Os bancos britânicos (Barclays, NatWest, Lloyds) registaram igualmente pressão, num contexto em que o mercado passou rapidamente de expectativas de descida para subida de taxas de juro, refletindo o choque inflacionista associado ao conflito. Este fator tem um efeito ambíguo: suporta margens financeiras no médio prazo, mas penaliza avaliações no curto prazo devido ao impacto sobre crescimento do risco de crédito.

Destaca António José Duarte que “a subida dos preços da energia, aliada à incerteza quanto à evolução do conflito, reacendeu os riscos inflacionistas na Europa” e que “os mercados antecipam agora uma inflação próxima de 3,6% nos próximos 12 meses, acima da meta do BCE, passando a prever entre três a quatro subidas de 25 pontos base este ano, com a primeira a poder ocorrer já em abril — um contraste claro com o cenário de há um mês, quando não se antecipava qualquer subida de taxas”. Conclusão: “taxas mais elevadas significam desde logo valorizações das empresas não financeiras inferiores”.

Assim, este enquadramento tem um impacto direto na banca através do aumento do risco de crédito: “O choque energético comprime as margens das empresas e, em conjunto com taxas de juro mais elevadas, agrava o custo da dívida e dificulta o refinanciamento”.

Neste contexto, “empresas mais alavancadas — nomeadamente em segmentos como private equity, tecnologia ou setores cíclicos — enfrentam maiores dificuldades em cumprir as suas obrigações, aumentando o risco de incumprimento”, sublinha.

Para os bancos, este cenário “deverá traduzir-se num aumento das imparidades nos próximos trimestres”, sendo que “este movimento já é visível nos mercados de crédito, com um alargamento dos spreads — em média, as empresas europeias mais endividadas pagam hoje mais cerca de 50 pontos base do que há um mês”.

Paralelamente, explica o economista António José Duarte, “surgem preocupações de contágio no universo de private credit americano, menos transparente e com menor liquidez, levantando dúvidas sobre a propagação de eventuais perdas ao sistema financeiro”.

Apesar da subida das yields implicar um aumento de perdas potenciais nas carteiras de obrigações de divida soberana este efeito permanece, para já, sobretudo contabilístico e secundário face ao agravamento do risco de crédito.

Neste contexto, o mercado está a antecipar “não só um aumento do custo do risco, mas também uma maior seletividade na concessão de crédito, elevando o risco de uma contração do financiamento à economia e penalizando as perspetivas de rentabilidade do setor”.

Embora os bancos apresentem rácios de capital robustos, “o endurecimento das condições financeiras pode traduzir-se num verdadeiro credit squeeze, com restrições mais significativas ao acesso a financiamento por parte de empresas e famílias, amplificando o abrandamento económico e criando um ciclo adverso entre crédito, investimento e crescimento na economia europeia”. Assim, “este triplo choque — inflação, taxas de juro e risco de crédito — está a penalizar a banca europeia.”

Em síntese, desde o início da guerra no Irão, a capitalização bolsista dos bancos europeus apresenta uma queda relevante, transversal e explicada sobretudo por fatores macro (energia, inflação e taxas), mais do que por fundamentos específicos do setor.
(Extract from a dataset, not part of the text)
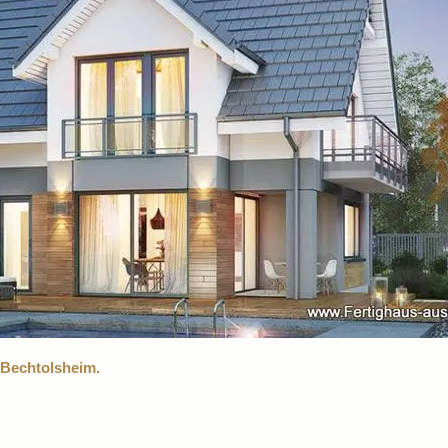
 Bechtolsheim.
Ainda assim, a correção deve ser enquadrada como um ajuste após um período de valorização extraordinária, e não (até ao momento) como um sinal de deterioração estrutural do sistema bancário europeu.

Em termos agregados, os bancos europeus registaram uma queda significativa e relativamente sincronizada, com os índices bancários a recuarem aproximadamente entre -9% e -13% desde o início do conflito. Esta correção ocorre após um rally excecional em 2025, ano em que o setor tinha acumulado ganhos históricos (com o índice europeu de bancos a subir cerca de 70%).